As the light propagates through the PR section, its SV ${\textbf S}$ rotates about a birefringence vector ${\boldsymbol {\mathrm {\Omega}}}$ as [18,23]

(1)$$\frac{{d{\textbf S}}}{{dz}} = {\boldsymbol {\mathrm {\Omega}}} \times {\textbf S},$$

(2)$${\boldsymbol {\mathrm {\Omega}}} = ({{\beta_1} - {\beta_2}} ){[{\cos ({2\psi } ),\sin ({2\psi } ),\; 0} ]^\textrm{T}}$$

Here, $\psi $ represents the effective tilt angle of the two eigenmodes of the asymmetric waveguide as illustrated in Fig. 1(b). On the other hand, ${\beta _1}$ and ${\beta _2}$ are the propagation constants of these eigenmodes and are related to the half-beat length by ${L_\pi } = \pi /|{{\beta_1} - {\beta_2}} |$. Assuming a PR section with a length L, ${\textbf S}$ rotates by an angle $|{\boldsymbol {\mathrm {\Omega}}}|L$. In order to realize a perfect PC that can convert input TE or TM light into an arbitrary SOP, the SV after the first PR [PR1 in Fig. 1(a)] needs to lie on the S₂-S₃ plane.
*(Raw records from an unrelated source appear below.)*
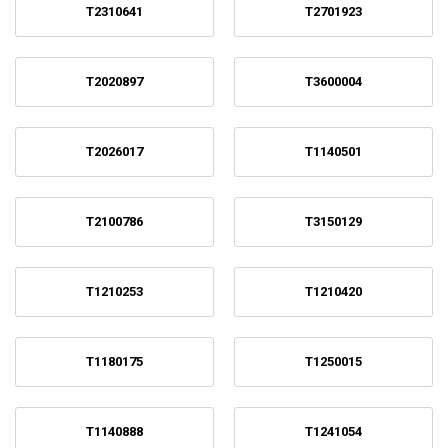
T2310641
T2701923
T2020897
T3600004
T2026017
T1140501
T2100786
T3150129
T1210253
T1210420
T1180175
T1250015
T1140888
T1241054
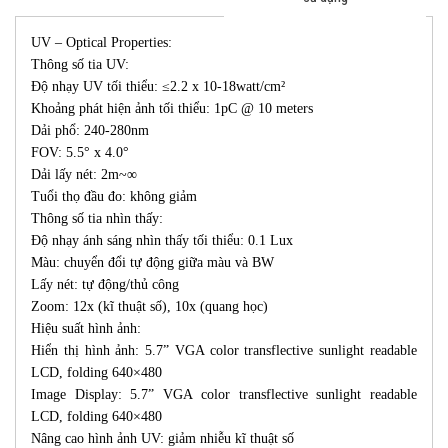
UV – Optical Properties:
Thông số tia UV:
Độ nhạy UV tối thiểu: ≤2.2 x 10-18watt/cm²
Khoảng phát hiện ảnh tối thiểu: 1pC @ 10 meters
Dải phổ: 240-280nm
FOV: 5.5° x 4.0°
Dải lấy nét: 2m~∞
Tuổi thọ đầu đo: không giảm
Thông số tia nhìn thấy:
Độ nhạy ánh sáng nhìn thấy tối thiểu: 0.1 Lux
Màu: chuyển đổi tự động giữa màu và BW
Lấy nét: tự động/thủ công
Zoom: 12x (kĩ thuật số), 10x (quang học)
Hiệu suất hình ảnh:
Hiển thị hình ảnh: 5.7” VGA color transflective sunlight readable
LCD, folding 640×480
Image Display: 5.7” VGA color transflective sunlight readable
LCD, folding 640×480
Nâng cao hình ảnh UV: giảm nhiễu kĩ thuật số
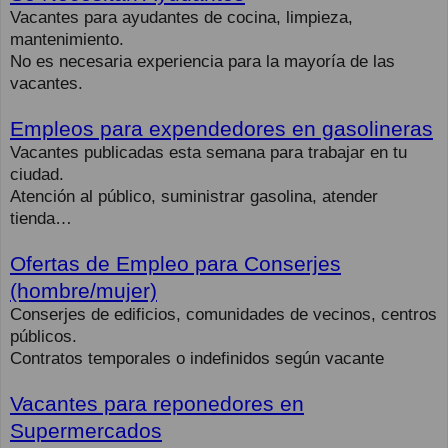
Vacantes para ayudantes de cocina, limpieza,
mantenimiento.
No es necesaria experiencia para la mayoría de las
vacantes.
Empleos para expendedores en gasolineras
Vacantes publicadas esta semana para trabajar en tu
ciudad.
Atención al público, suministrar gasolina, atender
tienda…
Ofertas de Empleo para Conserjes
(hombre/mujer)
Conserjes de edificios, comunidades de vecinos, centros
públicos.
Contratos temporales o indefinidos según vacante
Vacantes para reponedores en
Supermercados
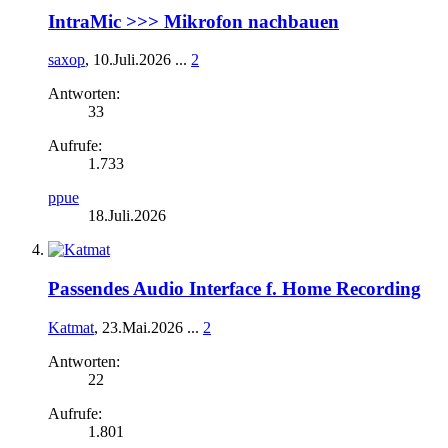
IntraMic >>> Mikrofon nachbauen
saxop
,
10.Juli.2026
...
2
Antworten:
33
Aufrufe:
1.733
ppue
18.Juli.2026
Passendes Audio Interface f. Home Recording
Katmat
,
23.Mai.2026
...
2
Antworten:
22
Aufrufe:
1.801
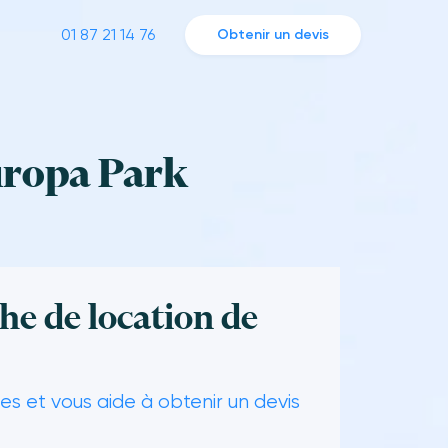
01 87 21 14 76
Obtenir un devis
uropa Park
he de location de
s et vous aide à obtenir un devis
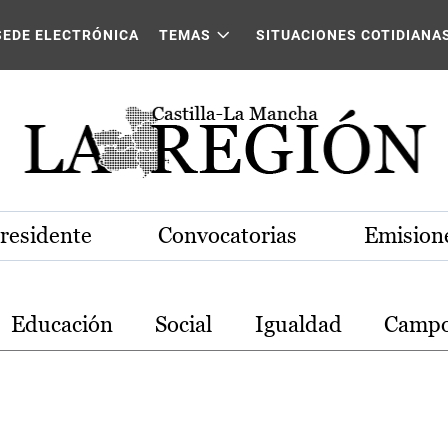
stilla-La Mancha
SEDE ELECTRÓNICA
TEMAS
SITUACIONES COTIDIANA
Presidente
Convocatorias
Emisione
Educación
Social
Igualdad
Camp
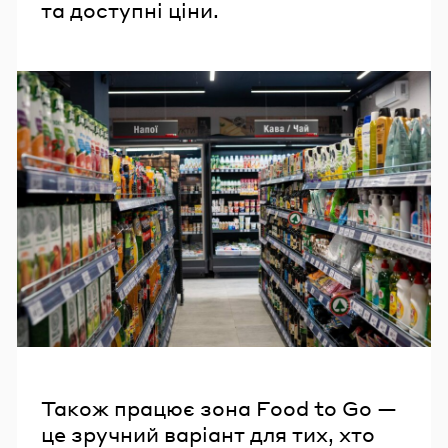
та доступні ціни.
Також працює зона Food to Go —
це зручний варіант для тих, хто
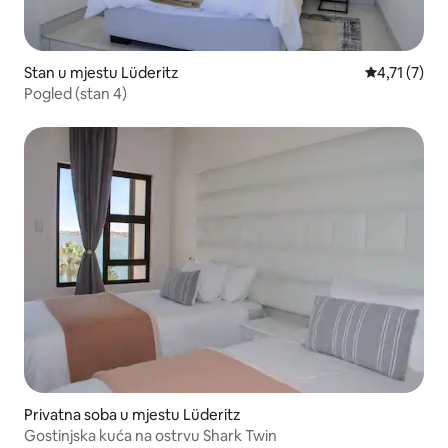
Stan u mjestu Lüderitz
Prosječna oc
4,71 (7)
Pogled (stan 4)
Privatna soba u mjestu Lüderitz
Gostinjska kuća na ostrvu Shark Twin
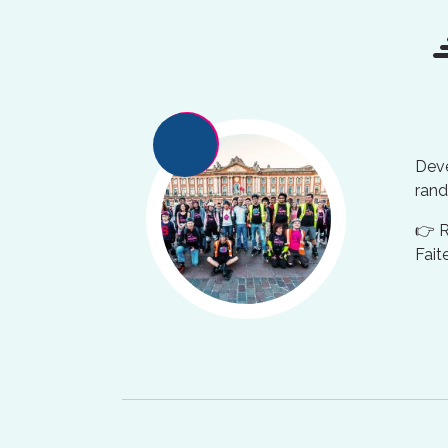
Deve
rand
👉 
Fait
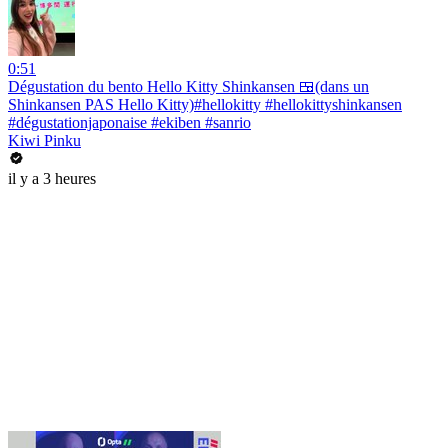
0:51
Dégustation du bento Hello Kitty Shinkansen 🍱(dans un
Shinkansen PAS Hello Kitty)#hellokitty #hellokittyshinkansen
#dégustationjaponaise #ekiben #sanrio
Kiwi Pinku
il y a 3 heures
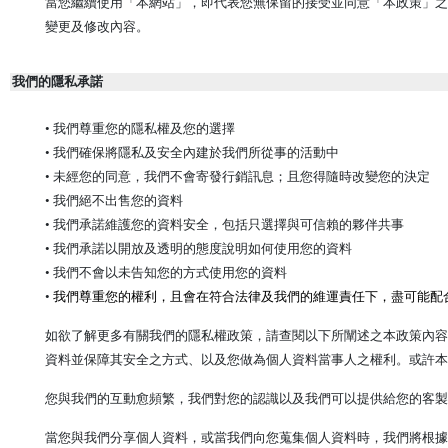
當您繼續使用「本網站」，即代表您無保留的接受並同意「本政策」之
變更及修改內容。
我們的隱私承諾
• 我們尊重您的隱私權及您的選擇
• 我們確保將隱私及安全內建於我們所從事的活動中
• 未經您的同意，我們不會寄發行銷訊息；且您得隨時改變您的決定
• 我們絕不出售您的資料
• 我們承諾維護您的資料安全，包括只選擇與可信賴的夥伴共事
• 我們承諾以開放及透明的態度說明如何使用您的資料
• 我們不會以未告知您的方式使用您的資料
•
我們尊重您的權利，且會在符合法律及我們的維運責任下，盡可能配
如欲了解更多有關我們的隱私權政策，請查閱以下所闡述之本政策內容
資料並保障其安全之方式、以及您做為個人資料當事人之權利。或許本
您與我們的互動愈頻繁，我們對您的認識以及我們可以提供給您的客製
當您與我們分享個人資料，或當我們向您蒐集個人資料時，我們將根據本政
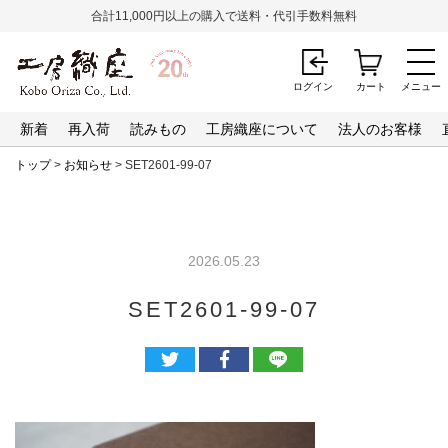
合計11,000円以上の購入で送料・代引手数料無料
ログイン
カート
メニュー
新着
再入荷
読みもの
工房織座について
法人のお客様
トップ
>
お知らせ
> SET2601-99-07
2026.05.23
SET2601-99-07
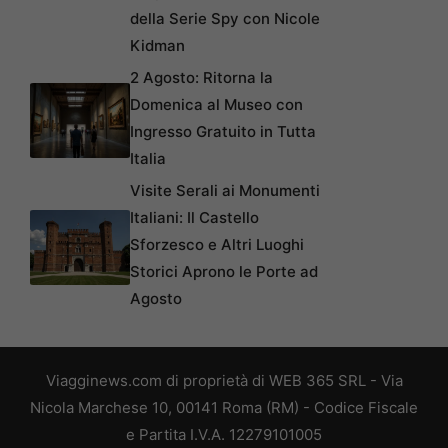
della Serie Spy con Nicole
Kidman
2 Agosto: Ritorna la
Domenica al Museo con
Ingresso Gratuito in Tutta
Italia
Visite Serali ai Monumenti
Italiani: Il Castello
Sforzesco e Altri Luoghi
Storici Aprono le Porte ad
Agosto
Viagginews.com di proprietà di WEB 365 SRL - Via
Nicola Marchese 10, 00141 Roma (RM) - Codice Fiscale
e Partita I.V.A. 12279101005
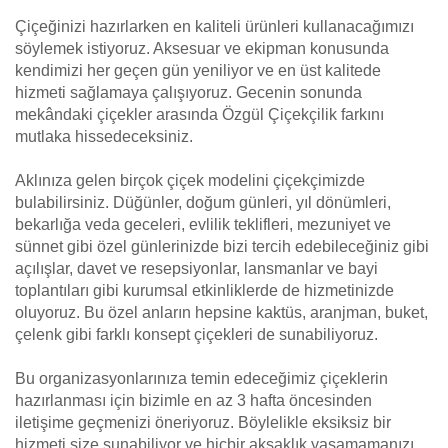
Çiçeğinizi hazırlarken en kaliteli ürünleri kullanacağımızı
söylemek istiyoruz. Aksesuar ve ekipman konusunda
kendimizi her geçen gün yeniliyor ve en üst kalitede
hizmeti sağlamaya çalışıyoruz. Gecenin sonunda
mekândaki çiçekler arasında Özgül Çiçekçilik farkını
mutlaka hissedeceksiniz.
Aklınıza gelen birçok çiçek modelini çiçekçimizde
bulabilirsiniz. Düğünler, doğum günleri, yıl dönümleri,
bekarlığa veda geceleri, evlilik teklifleri, mezuniyet ve
sünnet gibi özel günlerinizde bizi tercih edebileceğiniz gibi
açılışlar, davet ve resepsiyonlar, lansmanlar ve bayi
toplantıları gibi kurumsal etkinliklerde de hizmetinizde
oluyoruz. Bu özel anların hepsine kaktüs, aranjman, buket,
çelenk gibi farklı konsept çiçekleri de sunabiliyoruz.
Bu organizasyonlarınıza temin edeceğimiz çiçeklerin
hazırlanması için bizimle en az 3 hafta öncesinden
iletişime geçmenizi öneriyoruz. Böylelikle eksiksiz bir
hizmeti size sunabiliyor ve hiçbir aksaklık yaşamamanızı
We can understand from Fig. 1(b) that such a condition can only be satisfied if the vector ${\boldsymbol {\mathrm {\Omega}}}$ is located inside the gray shaded region in Fig. 2, or in other words, if $\psi $ is within the range between 22.5° and 67.5°.

Fig. 2. Required regimes for Ω and Ω_AW on the S₁-S₂ plane to achieve polarization conversion over the entire Poincaré sphere.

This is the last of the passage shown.